┌──

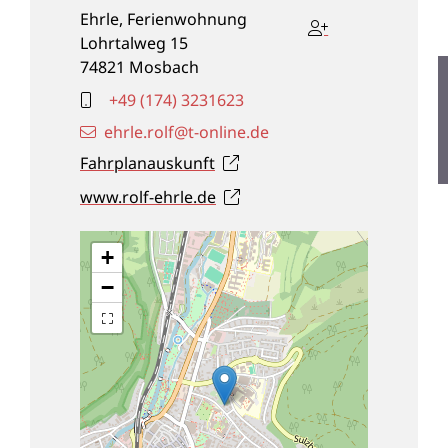
Ehrle, Ferienwohnung
Lohrtalweg 15
74821
Mosbach
+49 (1
74) 3
23
16
23
ehrle.rolf@t-online.de
Fahrplanauskunft
www.rolf-ehrle.de
+
−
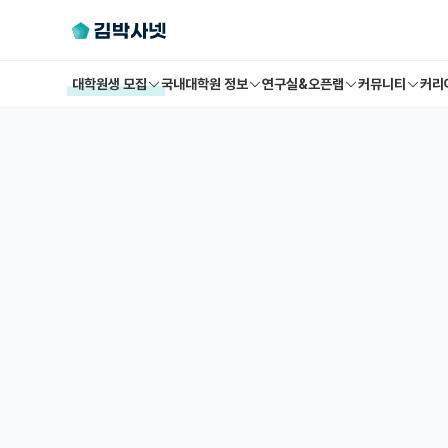
대학원생 모집
국내대학원 정보
연구실&오픈랩
커뮤니티
커리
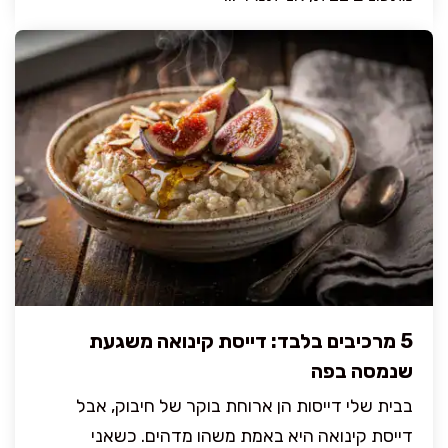
5 מרכיבים בלבד: דייסת קינואה משגעת
שנמסה בפה
בבית שלי דייסות הן ארוחת בוקר של חיבוק, אבל
דייסת קינואה היא באמת משהו מדהים. כשאני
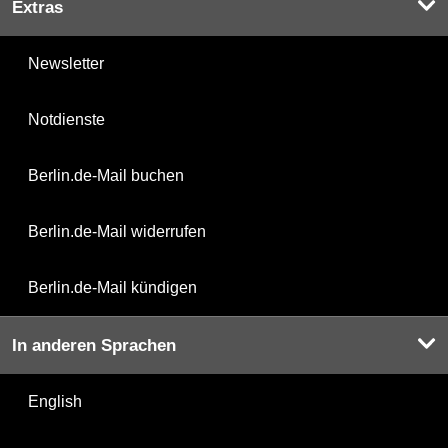
Extras
Newsletter
Notdienste
Berlin.de-Mail buchen
Berlin.de-Mail widerrufen
Berlin.de-Mail kündigen
In anderen Sprachen
English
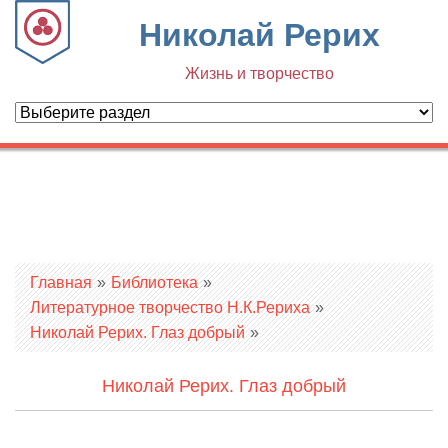
Николай Рерих
Жизнь и творчество
Вы здесь
Главная
»
Библиотека
»
Литературное творчество Н.К.Рериха
»
Николай Рерих. Глаз добрый
»
Николай Рерих. Глаз добрый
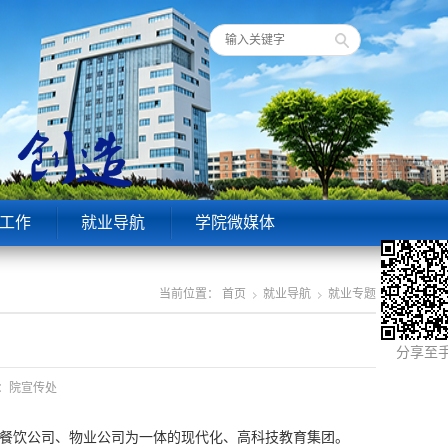
工作
就业导航
学院微媒体
当前位置：
首页
就业导航
就业专题
中
分享至
来源：院宣传处
、餐饮公司、物业公司为一体的现代化、高科技教育集团。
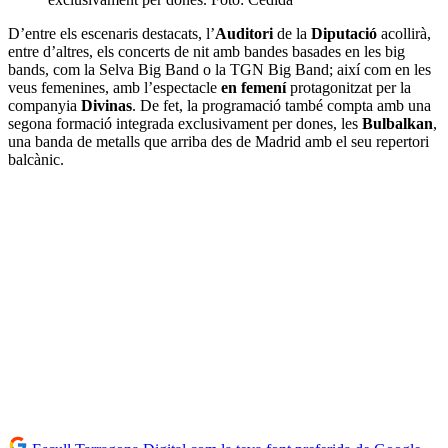
D’entre els escenaris destacats, l’
Auditori
de la
Diputació
acollirà,
entre d’altres, els concerts de nit amb bandes basades en les big
bands, com la Selva Big Band o la TGN Big Band; així com en les
veus femenines, amb l’espectacle
en femení
protagonitzat per la
companyia
Divinas
. De fet, la programació també compta amb una
segona formació integrada exclusivament per dones, les
Bulbalkan
,
una banda de metalls que arriba des de Madrid amb el seu repertori
balcànic.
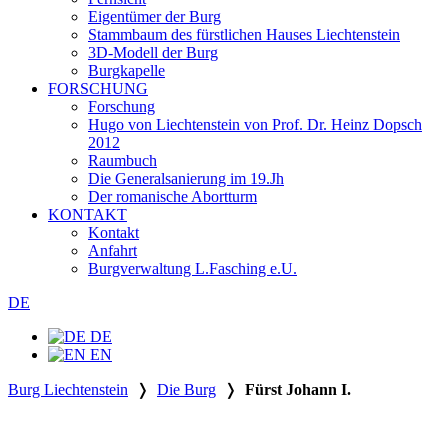
Eigentümer der Burg
Stammbaum des fürstlichen Hauses Liechtenstein
3D-Modell der Burg
Burgkapelle
FORSCHUNG
Forschung
Hugo von Liechtenstein von Prof. Dr. Heinz Dopsch
2012
Raumbuch
Die Generalsanierung im 19.Jh
Der romanische Abortturm
KONTAKT
Kontakt
Anfahrt
Burgverwaltung L.Fasching e.U.
DE
DE
EN
Burg Liechtenstein
❭
Die Burg
❭
Fürst Johann I.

└──

* _BRIEF_
The lines above that hold "rolf" are the result; show every one of them.

* _EXERCISE ANSWER_
ehrle.rolf@t-online.de
www.rolf-ehrle.de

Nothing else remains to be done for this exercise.